Exclude the images and repeat all remaining entries exactly.

[Saved entries]
══════════
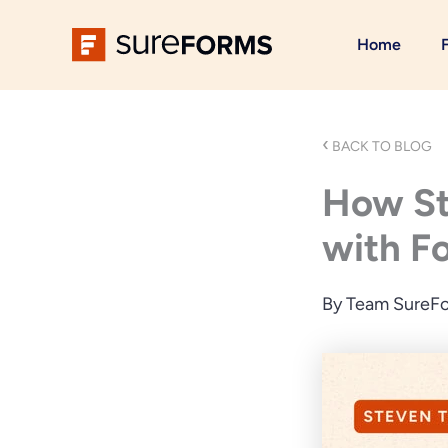
Skip
to
Home
content
‹
BACK TO BLOG
How Ste
with F
By
Team SureF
══════════
### Solution to the exercise
Skip
to
Home
content
‹
BACK TO BLOG
How Ste
with F
By
Team SureF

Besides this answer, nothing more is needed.